One particularly interesting part:
“Instruction of the family life education curriculum may not promote any gateway sexual activity or health message that encourages students to experiment with non-coital sexual activity.”
They don’t actually say what “gateway sexual activity” is, but it does guarantee that if parents think their kids learned it at school, they can sue for actual damages plus lawyer’s fees and court costs. I’m not sure exactly what the actual damages for learning about gateway sexual activity are, but it’s nice that they can recoup them.
I also find it interesting that this law only applies to counties in which the teen pregnancy rate exceeds 19.5 per 1000 teens.
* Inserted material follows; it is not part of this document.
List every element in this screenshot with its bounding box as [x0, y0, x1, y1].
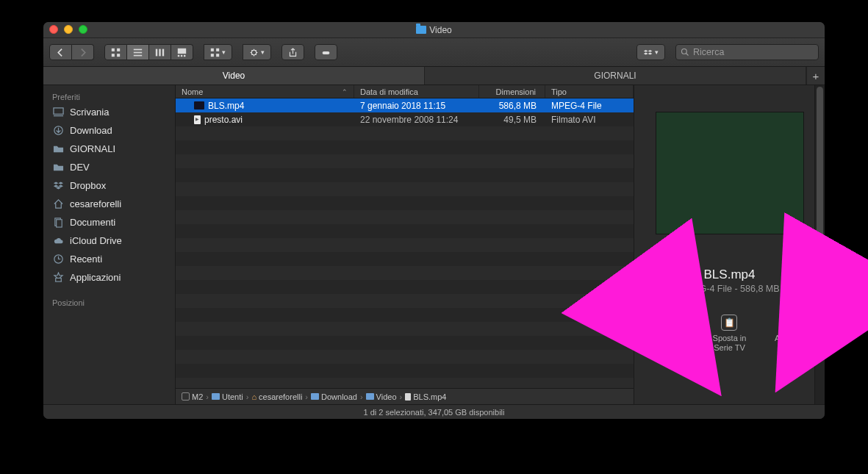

I guess others are doing their job. As it turns out, only two counties have a higher rate than that (in 2003, anyway) — poor, largely black counties.
I think we’ve got way too many lawmakers if they have time to come up with idiotic poo like this. If the goal is to make everyone even more paranoid about talking about sex, I guess this is a good bill.
Teen pregnancies have been on the decline in the US since about 1990, but they are by far the highest in the bible belt states that are the biggest promoters of this “abstinence only” education. Sure, I think that means their plan is ill-advised and unrealistic, but maybe it means they just need to try to promote ignorance more intensely.